LZW algorithms works by creating a dictionary of 'codes' that describe patterns found in the input. The LZW implementation for Gif files use variable length codes to ensure as few bits of data are used as possible.
Example:
If the code dictionary only has 2 entries, a single bit is enough to refer to all indexes.
When a third entry is added to the dictionary, each subsequent code needs atleast 2 bits to refer to any entry.
As more entries are added to the dictionary, more bits are needed to index it. Therefore, to implement Gif LZW, we need a way to get the exact number of bits needed to represent any number.
N^2 represents the largest possible number that N bits can describe, so our problem can be described as:
For any number M, what is the smallest number N, where N^2 >= M;
For fun, and a little curiosity, I wrote and compared 3 functions, comparing them to see if there were any noticable differences in performance.
The experiment
The first function uses a 32 bit integer, where all the bits are set to 1. In a loop, the integer is bitshifted to the right until only one digit remain. The amount of digits remaining is increased by one digit each iteration of the loop, until we have a value greater than or equal to the input.
The seccond function attempts to use a binary search to reduce the number of iterations in the loop. Instead of including one more digit each iteration, it instead tries to include 16 digits. I call these bits the pivot. If 16 digits is too big of a jump, it halves the pivot to 8 bits, then 4, 2, and finaly 1 bit.

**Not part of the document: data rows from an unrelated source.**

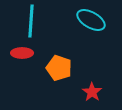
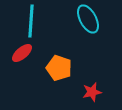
cyan ellipse: moved 3 px left, 1 px up; rotated 32 degrees clockwise
red ellipse: rotated 40 degrees counterclockwise
red star: rotated 24 degrees clockwise
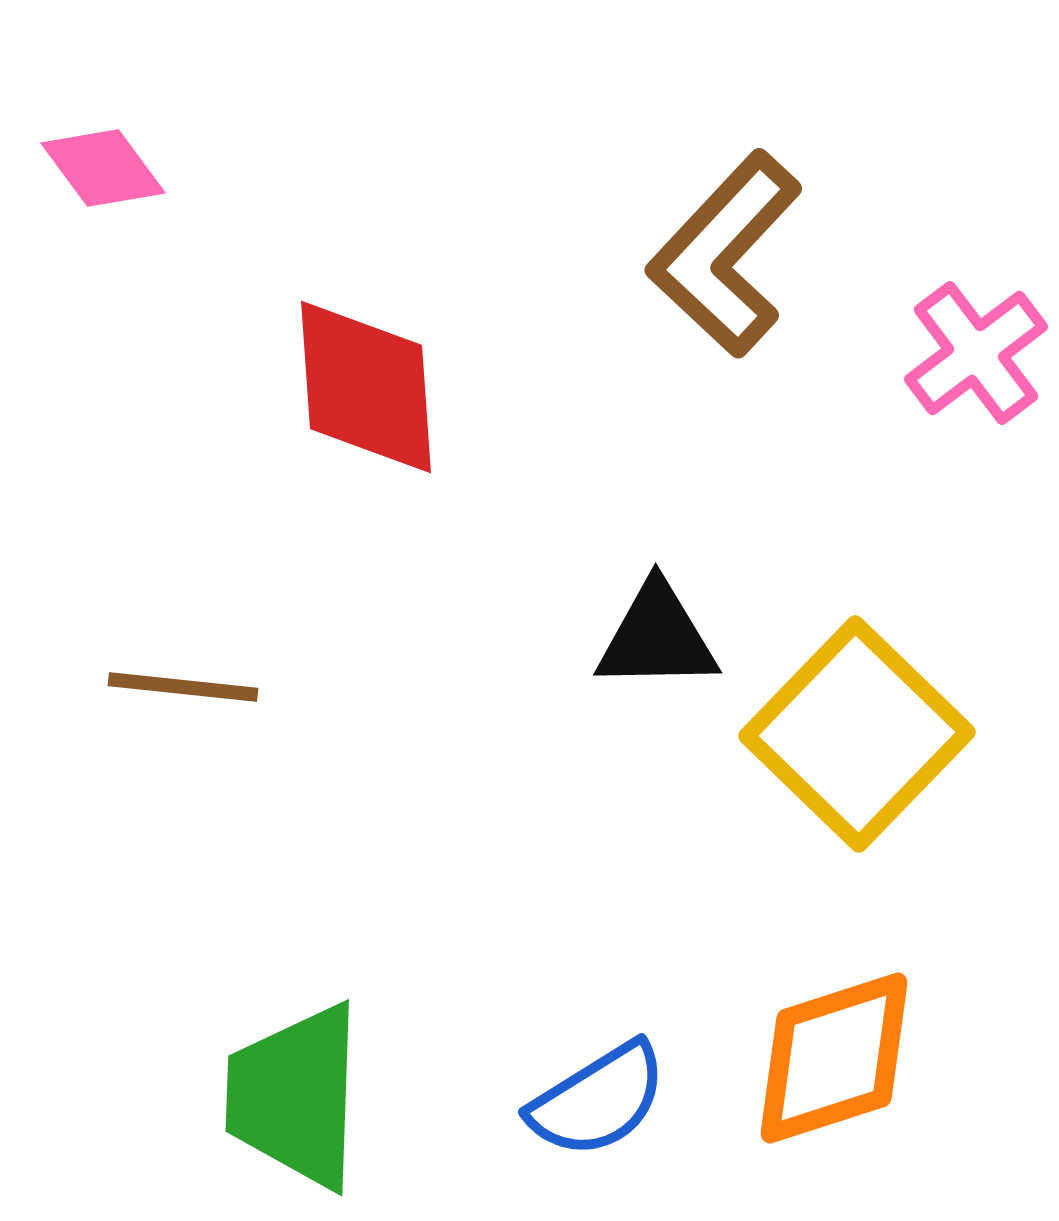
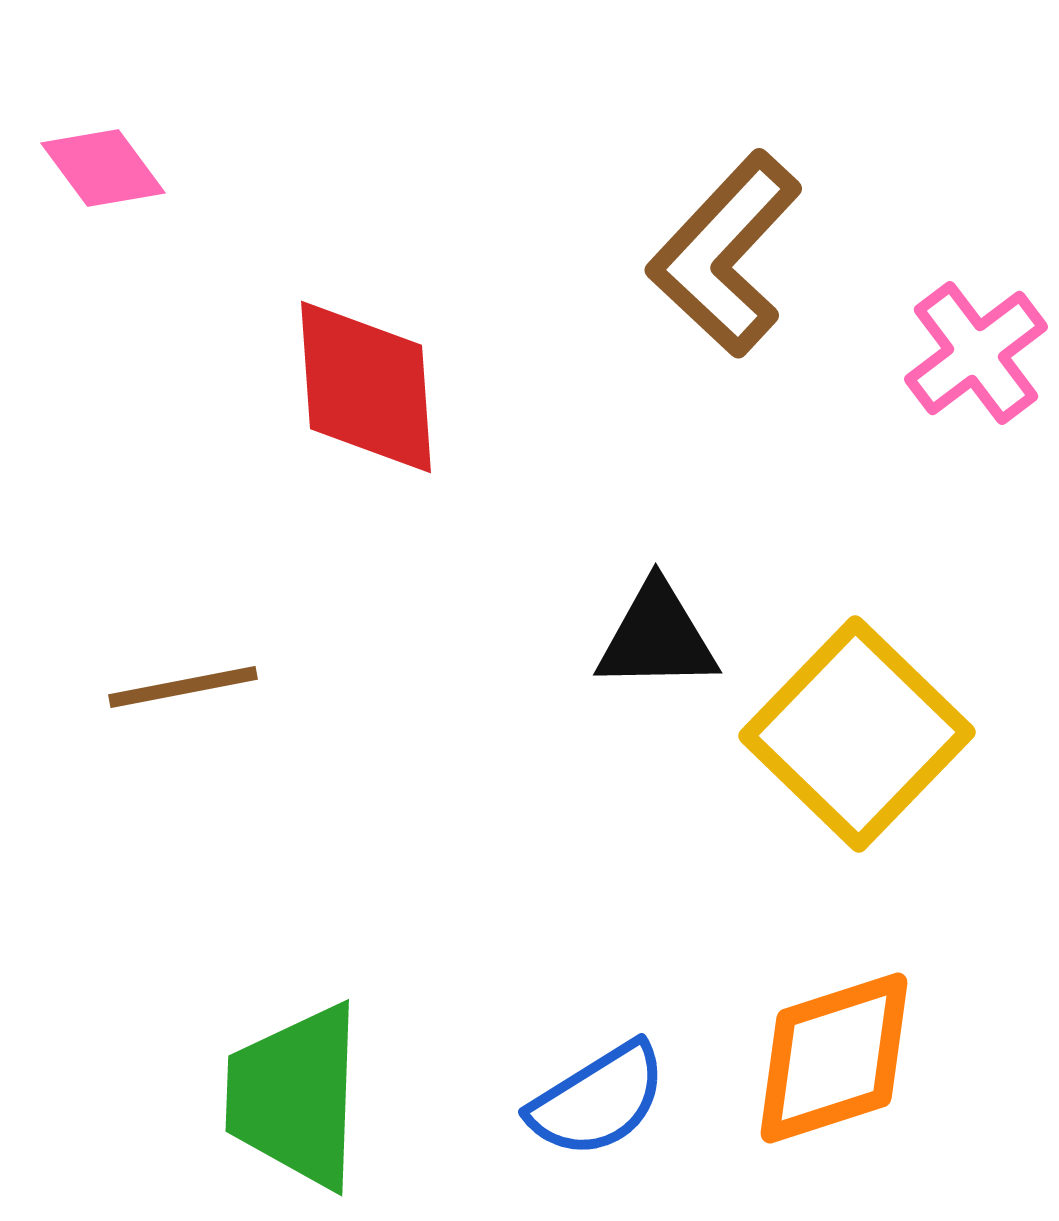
brown line: rotated 17 degrees counterclockwise
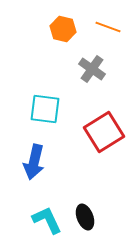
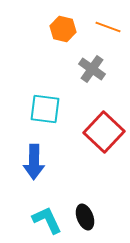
red square: rotated 15 degrees counterclockwise
blue arrow: rotated 12 degrees counterclockwise
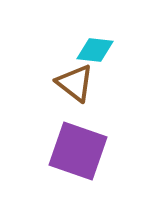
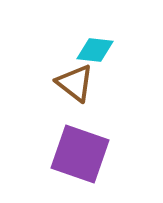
purple square: moved 2 px right, 3 px down
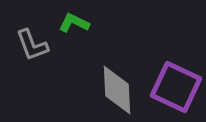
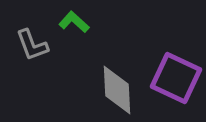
green L-shape: moved 1 px up; rotated 16 degrees clockwise
purple square: moved 9 px up
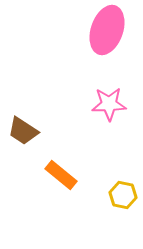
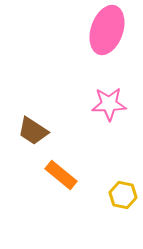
brown trapezoid: moved 10 px right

Instead of returning when the bitshifted value >= input, it returns when the pivot is reduced to 0 bits.
The final function is a simple loop where an int is raised to the power of 2. As long as this equation gives a number smaller than the input, we increment the int by 1.
Since we can pass pointers to functions in C, we can write a function to time the execution of any given function. To get a measurable number in MS, we run each function several thousands of times. Each of the thousands of runs we generate a random Int as the input. The functions generating the random integers can also be customized to favor smaller or larger numbers, so we can test how the performance is affected by the size of the input int.